En disant cela, je réalisais trop tard mon erreur. Je ne niais pas l'existence des sorcières mais lorsqu'une personne était accusée de sorcellerie, on créait un tribunal pour juger la malheureuse, et je savais qu'il s'agissait d'une parodie de jugement. La plus tard du temps, la victime était seulement coupable d'avoir avoué sous les effets de la torture, ce que ses juges avaient bien voulu lui faire avouer.
- Je vous répète que de nombreuses personnes présentes à l'auberge ont constaté la véracité des faits. Nous n'avions pas besoin de ses aveux.
Cela en était plus que je ne pouvais en supporter : je m'effondrais sur le sol en perdant conscience.
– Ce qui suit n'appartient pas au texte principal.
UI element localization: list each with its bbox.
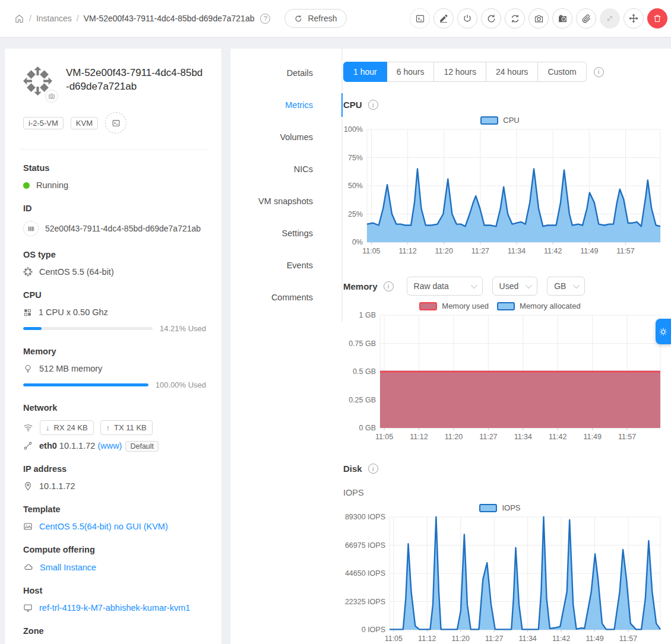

Je m'éveillais l'esprit confus sans comprendre tout d'abord où je me trouvais. Allongée sur une paillasse, mon regard ne rencontrait qu'un mur inconnu plongé dans l'obscurité. Je me retournais et compris que l'on m'avait incarcérée. La cellule était exiguë et aveugle ; une porte me faisait face. On avait seulement meublé d'une paillasse à même le sol de terre battue, d'un tabouret - à l'usage d'un éventuel visiteur ? - et d'un baquet d'eau. Une fosse d'aisance nauséabonde servait de toilette dans un coin. Je découvris à mes côtés une écuelle et un gobelet vide. Une lanterne hors de portée au plafond diffusait une faible lueur. Comme la plus part des maisons du village, les murs de la pièce étaient faits de bois, mais ils reposaient sur une assise en pierre : je me trouvais sans aucune doute dans la demeure du prévôt.
J'embrassais tout ceci d'un rapide coup d'œil car la porte retint aussitôt mon attention. On y frappait de petits coups discrets et répétés. Je devinais que je leur devais mon réveil. Constatant que je n'étais pas entravée, je me levais, fut sujette à un étourdissement et me dirigeais vers la porte en chancelant. On y avait pratiqué une ouverture barreaudée dans la partie haute. J'y découvrais, surprise, de grands yeux clairs et fiévreux dévorant un jeune visage. Un garçon ?
- Qui êtes-vous ? Que me voulez-vous ?
- Vous êtes si jolie. Ne faites pas de bruit, on pourrait nous surprendre.
A cette surprenante entrée en matière je demeurais sans voix. Le visage s'écarta et une main menue passa à travers les barreaux.
- Serrez-moi la main. N'ayez pas peur.
- Dans quelle intention ?
- Serrez la donc. Ayez confiance, vous ne risquez rien, je suis votre ami.
J'obtempérais, intriguée par la demande et subjuguée par cette voix jeune mais au ton si assuré. Il me serra alors fortement la main et je sentis une douce vague de chaleur monter en mon bras et envahir progressivement tout mon être. L'impression était surprenante, mais surtout très agréable. Enfin il m'abandonna et me dit seulement :
- Nous nous reverrons. Prenez-soin de vous.
Et j'entendis ses pas légers s'éloigner, me laissant perplexe et troublée.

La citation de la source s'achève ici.